A small pool of juice dappled the mosaic floor, just beneath the painting in the ceiling of David and Goliath.

He stared, blinked. A droplet fell, crimson, stippling the smooth ground and speckling the lip of the wall. He frowned, leaning in closer. He murmured the quiet Latin prayer, shaking his head as he did.

Cherry juice?

No. Too thick.

He blinked as another droplet fell as if from the sky itself, tapping against the already formed pool of red. Vicente turned slowly, with much care. He twisted and looked up.

There, hidden in the shadows of an arch, against Judith and Holofernes which hadn’t been visible from the wooden divider, he spotted a dark form.

A sudden chill erupted down his spine. His arms prickled and his mouth went dry.

“H-hello?” he called. A demon was on the ceiling!

But no. A second later, he realized. Not a demon. A person. A person suspended by wires and hooks.
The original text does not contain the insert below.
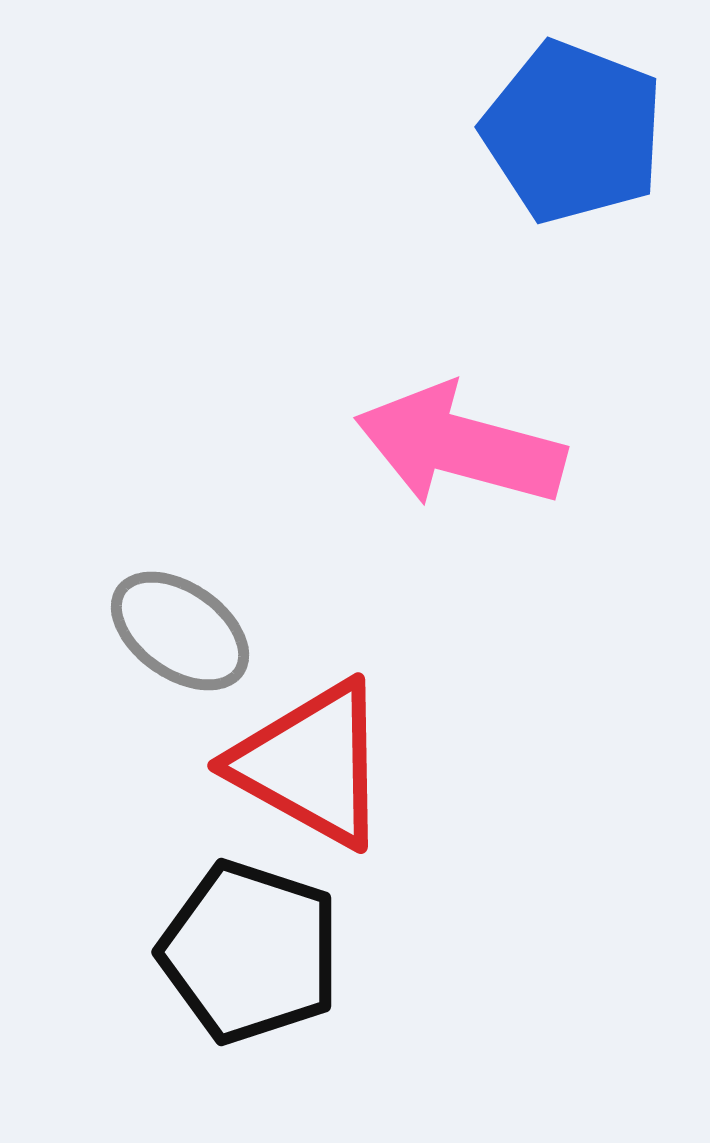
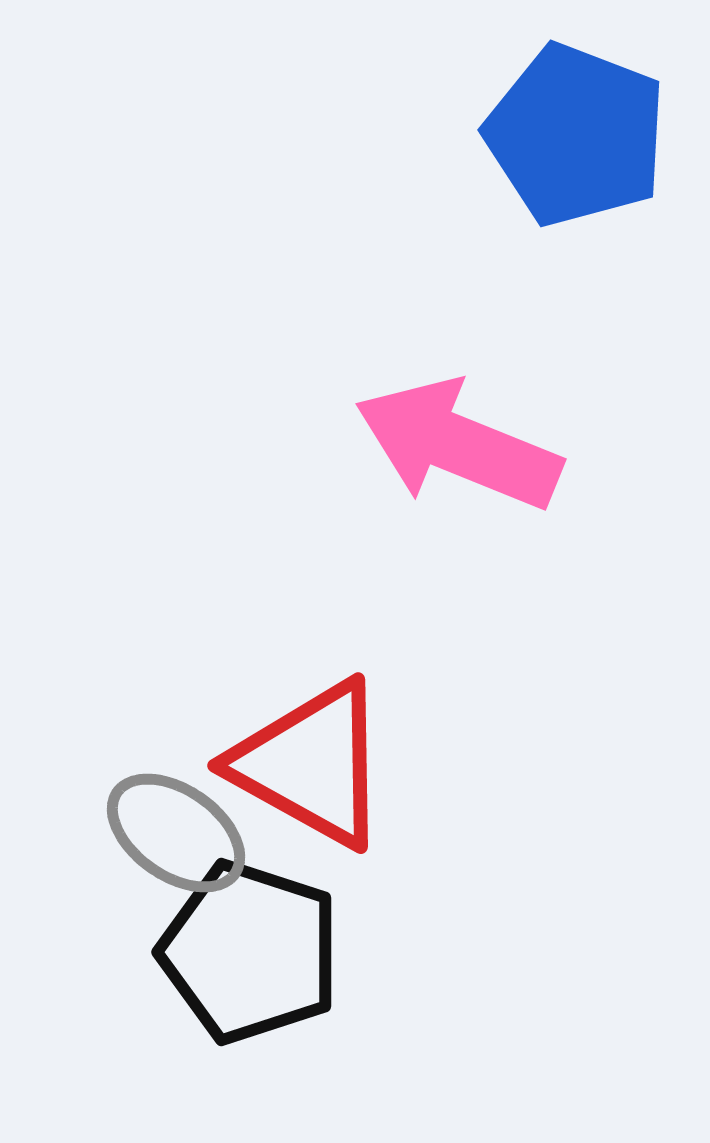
blue pentagon: moved 3 px right, 3 px down
pink arrow: moved 2 px left, 1 px up; rotated 7 degrees clockwise
gray ellipse: moved 4 px left, 202 px down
A corpse stuck to the ceiling of the Sistine Chapel.

Vicente stared, peering up as lifeless eyes glared back, hooks through flesh sent more droplets of red splattering to the ground, and taut metal wires gouged into the ceiling itself.
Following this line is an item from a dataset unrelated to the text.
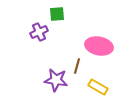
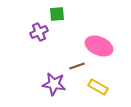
pink ellipse: rotated 12 degrees clockwise
brown line: rotated 56 degrees clockwise
purple star: moved 2 px left, 4 px down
Only then, as he stared at the horrific image, did Vicente stumble back, nearly slipping on the blood, shouting as loud as any brimstone priest, “Timothe! Timothe! Call the police!”






Seven days earlier…


Adele moved with quick, sure-footed steps along the garden path of the Parc Monceau back in Paris. Her breathing came slow, regimented, careful. She found some of the air a strained gasp…
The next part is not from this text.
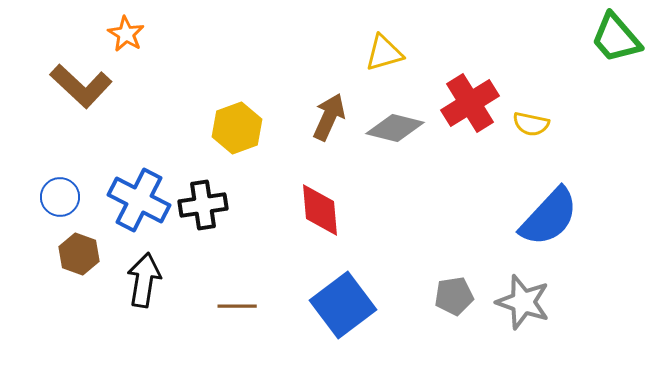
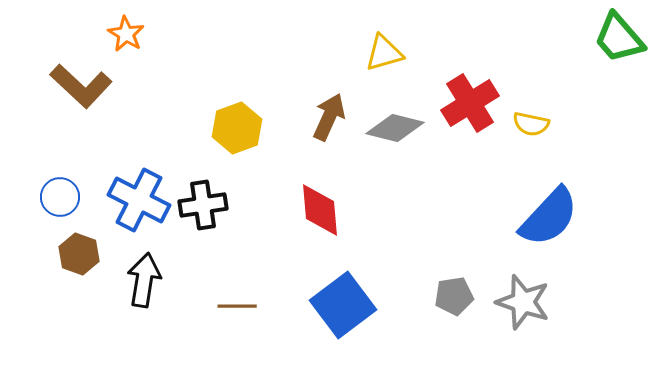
green trapezoid: moved 3 px right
This should have been her first warning.

Adele moved closer to the new crime scene. The new piece of brutal art added to the portfolio of her mother’s killer. As she drew closer, crossing the caution-tape boundary, her heart hammered some more. She found it difficult to breathe.

This should have been her second warning.

She came to a halt, staring at the corpse.

Fingers missing. A lacework of cuts and curling wounds, like some horrendous painting slashed into the flesh of the young woman. Marion Elise Ramon. A coincidence her middle name matched Adele’s mother’s? Unlikely. Even the wounds, the missing fingers, the brutal torture matched Elise Romei’s own crime scene. Also found on the side of a running trail in a quiet park, left to be discovered.

Adele started hyperventilating. For a moment, she felt like she couldn’t draw breath. She stared, her body starting to tremble, to shake, from her thighs, to her stomach, up her chest and arms. Her whole form shook in the park, though the weather was mild and she’d only been strolling.

The shaking grew so bad, her gasping worsened so she couldn’t look. She tore her gaze away.

“Agent Sharp?” a voice called from near the crime scene. “Agent Sharp, are you—”

She ignored it, turning, still shaking. For a moment, it felt like her knees would collapse. She’d never had a panic attack before. At least, not one this powerful. She found tears slipping down her cheeks for no reason at all. She took a stumbling step away from the crime scene, then another. Images of her own mother suddenly appeared in her mind, flashing across her eyes.

“Agent Sharp?” the voice called.

She ignored it, stumbling away, fleeing, faster, faster. As she moved away from the crime scene, the shaking grew easier. The pain in her chest lessened. She found she could begin to breathe again by the time she reached the car.

Gasping, trembling now, she threw herself into the vehicle and pulled away… refusing to look back…


Seven days had passed since that walk in the park in Paris.

Her breathing had improved, the shakings were gone—mostly. But the images remained.

Adele sat with her head against the white-painted wall of her bedroom back in Germany. She shivered as the images continued to whir across her eyes, though she’d closed them. She clenched, squeezing her eyes shut, trying to blockade the cavalcade of horrendous imaginings. A week since she’d visited that crime scene. A week since the memories had bobbed to the surface.